しかし、著者は「裏切り」とは、単に相手の「考えが変わった」だけだと捉えます。
「ある人が『こうしようと思った』が、『そうはできなくなった』だけのことだ」
なぜ、裏切られると動揺するのか。それは、「なまじ、相手に期待をするから」です。
著者は「ハナから何かに期待をしていない」と言い切ります。
「自分の会社に過度の期待をしない方が賢明だし、まして、己の将来の夢などに囚われすぎるのもどうかと思う」
会社は簡単につぶれるし、夢は必ず叶うとは限らない。それが「現実」です。期待を手放せば、心は動揺しなくなります。
4. 「ダメな自分」も全部認める
恐れないためには、まず「自分とは何か」を知る必要があります。
自分の良いところ、ダメなところ。強い部分、弱い部分。それらすべてを認識し、「なるほど、それが俺なんだ」と丸ごと受け入れてしまうのです。

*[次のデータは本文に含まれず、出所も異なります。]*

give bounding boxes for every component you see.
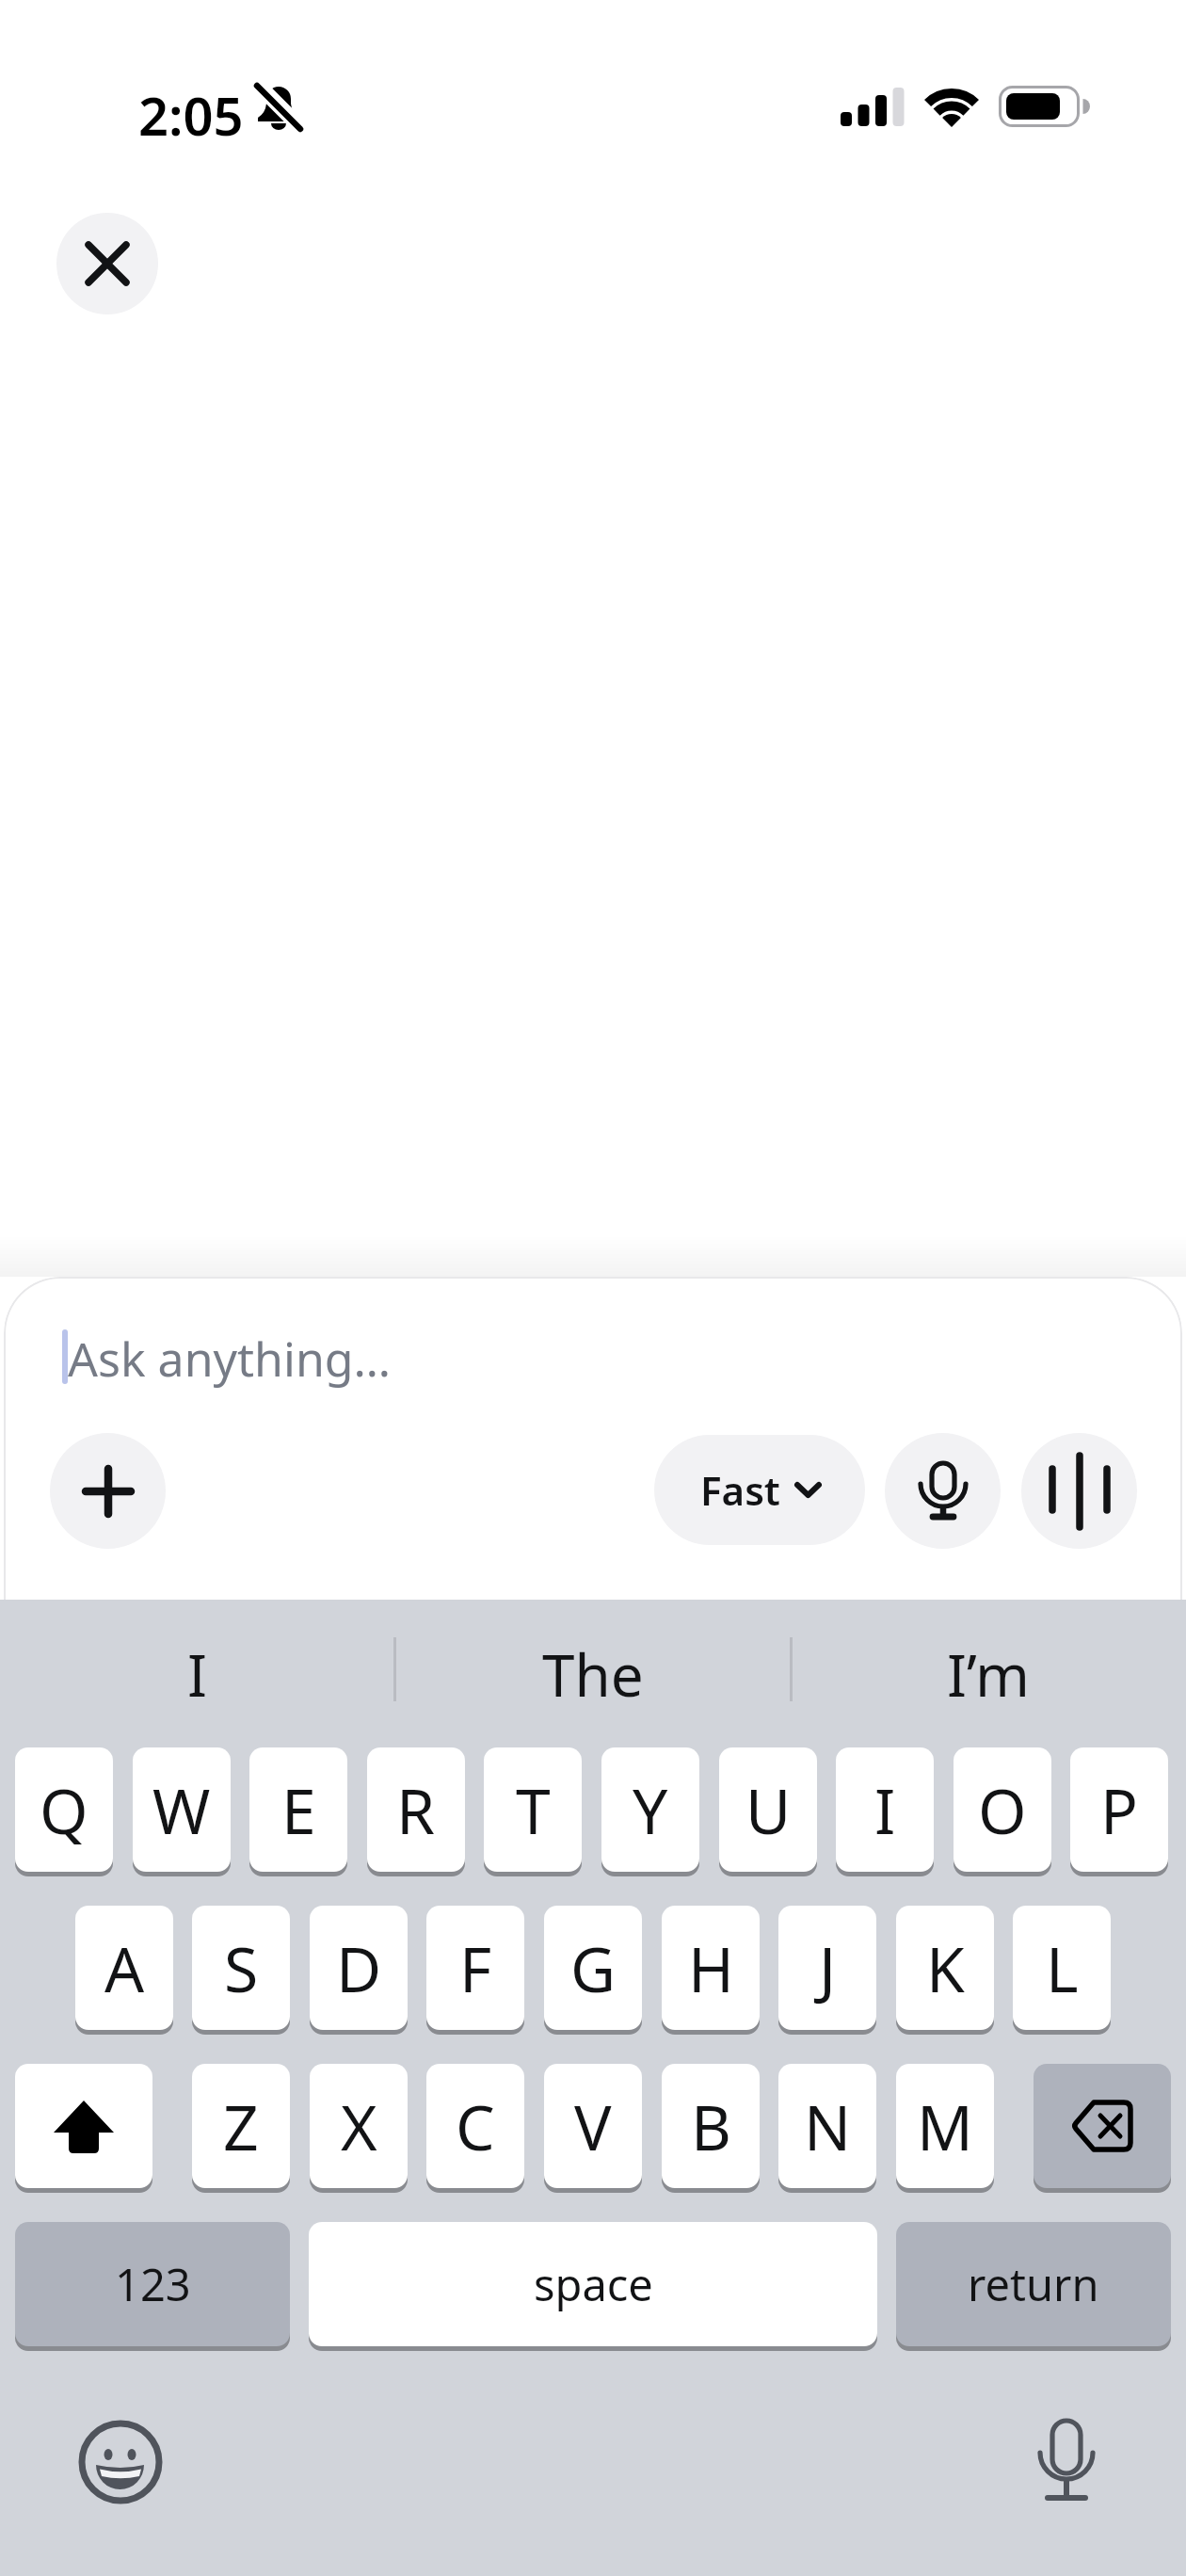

特にエリート意識が強い人ほど、小さなミスを指摘されたときに「これで全否定されてしまうのではないか」という恐れを抱き、心を病んでしまいがちです。
「ダメでも別にいいじゃないか──。」
この感覚を持つことが大切です。君は君以上でもなければ、君以下でもないのですから。
5. 「失う練習」ができるか
私たちは「得る」ことに快感を覚えますが、著者は「得たものは、必ず失う」という摂理を忘れるな、と言います。
財産、仕事、地位、家族、そして命。人生は「得る」ことより「失う」ことの方が自然です。
ならば、「得る」ために躍起になるより、「失う」ことを恐れないための「練習」をすべきです。
「リストラに遭ったらどうするか」「預金通帳に残金がなくなったらどうするか」。
普段からシミュレーションしておくのです。
「人生、何も失うものがない」と心に決めた男ほど強いものはない、と著者は言います。「捨て身」になって腹さえくくれれば、オロオロしないで生きていくことができます。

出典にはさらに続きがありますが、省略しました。